Dans "Surveiller et punir", Michel Foucault démontre le pouvoir de celui qui voit, d'en haut. L'explosion des réseaux sociaux sur Internet, avec plus de 50 millions de minimessages (des "tweets") par jour sur Twitter, plus de 400 millions d'utilisateurs de Facebook, est, de façon souterraine, en train de changer le monde. Place désormais à la société de "sousveillance", un néologisme qui veut bien dire ce qu'il veut dire : la possibilité donnée à chacun de surveiller d'en bas.

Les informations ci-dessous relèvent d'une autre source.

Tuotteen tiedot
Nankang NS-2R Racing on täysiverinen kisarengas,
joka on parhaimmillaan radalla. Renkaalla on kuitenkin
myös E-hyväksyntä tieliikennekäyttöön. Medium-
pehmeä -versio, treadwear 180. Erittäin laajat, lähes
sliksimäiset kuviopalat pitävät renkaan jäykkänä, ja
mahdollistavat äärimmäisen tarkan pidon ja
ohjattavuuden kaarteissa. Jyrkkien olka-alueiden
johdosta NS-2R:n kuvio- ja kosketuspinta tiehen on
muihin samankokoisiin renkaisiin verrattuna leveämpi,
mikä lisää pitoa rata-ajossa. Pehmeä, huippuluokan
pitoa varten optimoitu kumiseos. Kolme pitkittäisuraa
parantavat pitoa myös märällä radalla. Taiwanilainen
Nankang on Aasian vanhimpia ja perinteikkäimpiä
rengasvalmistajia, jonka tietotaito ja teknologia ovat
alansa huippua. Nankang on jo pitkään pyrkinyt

Une surveillance inverse, en quelque sorte, analysée pour la première fois par un professeur de Toronto, Steve Mann. Ce spécialiste des "cyborgs" s'est intéressé à la façon dont Internet devient une intelligence artificielle qui modifie en profondeur la relation de l'homme à la société. Il définit la sousveillance comme "l'enregistrement d'une activité du point de vue d'une personne qui y participe". Les nouvelles technologies ("webcam", "smartphone" équipé de caméra) et l'apparition de l'Internet mobile permettent à tout individu d'exercer ce pouvoir de surveillance par le bas, naguère réservé au journaliste.

Pour le meilleur quand Twitter permet de voir Néda, une jeune étudiante de 26 ans, être assassinée par la police paramilitaire en Iran : la sousveillance est alors un véritable contre-pouvoir. Mais aussi pour le pire quand, faute de règles sur la protection de la vie privée, tout le monde est en mesure de surveiller tout le monde, de faire intrusion dans l'intimité de chacun, dans des buts rarement désintéressés. Pour ne pas être "sousveillé et puni", la seule réponse est de veiller à son e-réputation. Que l'on soit adolescent, étudiant, salarié, patron ou président de la république, chacun est à la merci de ces nouveaux "big brothers" et force est de constater que le droit est encore très en retard dans la défense de cette dernière liberté, celle de ne pas être vu.